Little boys raced behind the car while it swayed off gracefully. People were grinning at Bray, as one who had brought them distinction. Someone said, “That’s the biggest car in Gala,” and the old man, who had appeared again, said, “The mayor, you know who it is? The mayor!” The women giggled at his slowness. “He knows, he knows.” There was no envy of the mayor, with his splendid car manifesting his favoured position; only pride.
It was still light when Bray got back to the house and he wandered about the garden and then out across the bush perhaps in response to some faint promptings of habit reaching out from the life in Wiltshire — he and Olivia exercised themselves as regularly as city people did their dogs. The bats were beginning to fly over the golf — course and the club — house was already swelling orange with lamp — shaded light. Sunday evening: most of the white community were there, drinking after sport. He had put up his name for membership, again; the secretary’s face, when he filled in the form, was flat with the effort to disguise astonishment. But it was not a gesture of bravado, let alone a desire to rub his countrymen’s noses in the “triumph” of his return. He had always done things whose directness was misunderstood; it was not even the “hand of friendship” he was extending — simply an acceptance that he was living in Gala again, among these people, and did not regard them as outcast any more than he had shared their view, in other times, that the Galaians were beyond the pale of the community. When Olivia came, she might want to use the club swimming pool, anyway; the only one in the district. One had to make use of what there was. And then, of course, since Independence, the club had made the usual gesture of such dying institutions; the mayor had been made a member, ex officio, and so had Aleke, as P.O. — not that he supposed they had ever put a foot in the place.

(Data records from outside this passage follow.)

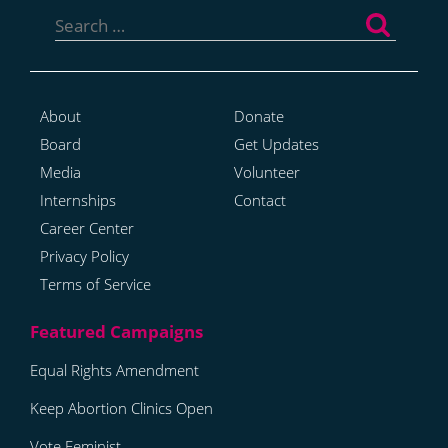
Search
for:
About
Donate
Board
Get Updates
Media
Volunteer
Internships
Contact
Career Center
Privacy Policy
Terms of Service
Equal Rights Amendment
Keep Abortion Clinics Open
Vote Feminist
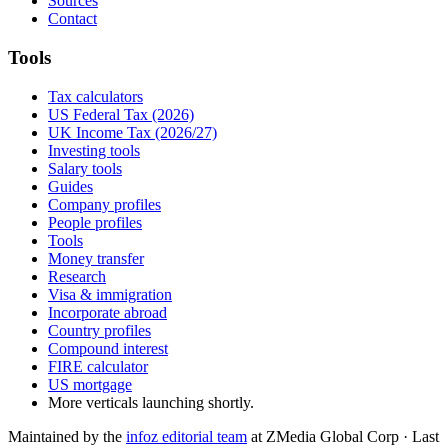
Sources
Contact
Tools
Tax calculators
US Federal Tax (2026)
UK Income Tax (2026/27)
Investing tools
Salary tools
Guides
Company profiles
People profiles
Tools
Money transfer
Research
Visa & immigration
Incorporate abroad
Country profiles
Compound interest
FIRE calculator
US mortgage
More verticals launching shortly.
Maintained by the
infoz editorial team
at ZMedia Global Corp · Last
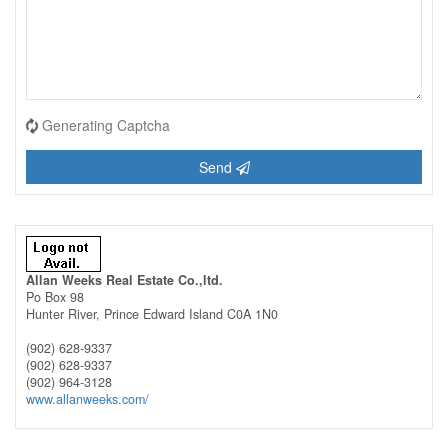
Generating Captcha
Send
Allan Weeks Real Estate Co.,ltd.
Po Box 98
Hunter River,
Prince Edward Island
C0A 1N0
(902) 628-9337
(902) 628-9337
(902) 964-3128
www.allanweeks.com/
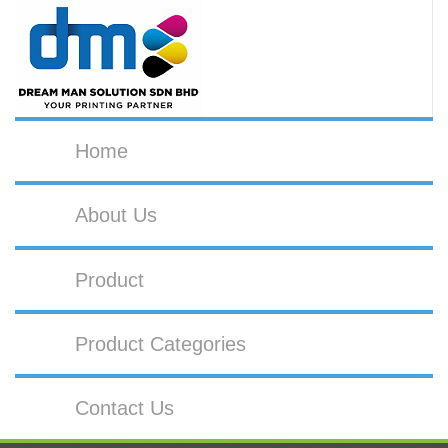
Home
About Us
Product
Product Categories
Contact Us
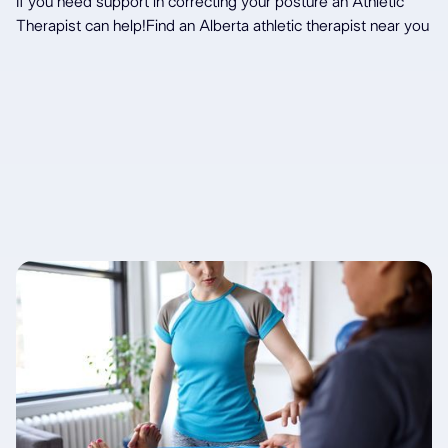
If you need support in correcting your posture an Athletic
Therapist can help!
Find an Alberta athletic therapist near you
Latest articles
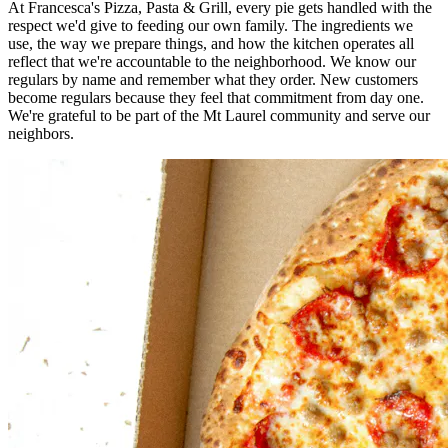
At Francesca's Pizza, Pasta & Grill, every pie gets handled with the
respect we'd give to feeding our own family. The ingredients we
use, the way we prepare things, and how the kitchen operates all
reflect that we're accountable to the neighborhood. We know our
regulars by name and remember what they order. New customers
become regulars because they feel that commitment from day one.
We're grateful to be part of the Mt Laurel community and serve our
neighbors.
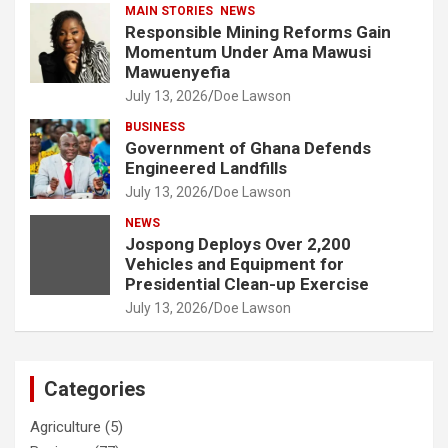
MAIN STORIES
NEWS
Responsible Mining Reforms Gain
Momentum Under Ama Mawusi
Mawuenyefia
July 13, 2026
Doe Lawson
BUSINESS
Government of Ghana Defends
Engineered Landfills
July 13, 2026
Doe Lawson
NEWS
Jospong Deploys Over 2,200
Vehicles and Equipment for
Presidential Clean-up Exercise
July 13, 2026
Doe Lawson
Categories
Agriculture
(5)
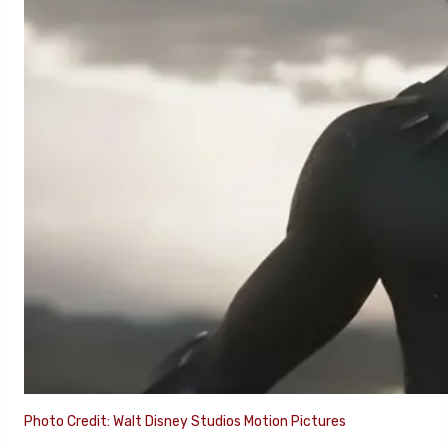
Photo Credit: Walt Disney Studios Motion Pictures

There were thirty or forty cars parked under the trees; an Alsatian dog barked behind the closed windows of one. Excited by the darkening twilight, white children shrieked as they ran about the lawns. The building was adaptable; could be a real asset. As Bray went up the steps and heads were lifted here and there at the veranda tables outside the bar, he was thinking that it would be perfectly adequate for an adult education centre. In the smaller rooms the trade unions could hold night classes for apprentices, Sampson Malemba could run literacy courses, and the big dining — room could serve as a hall for performances by school choirs and so on.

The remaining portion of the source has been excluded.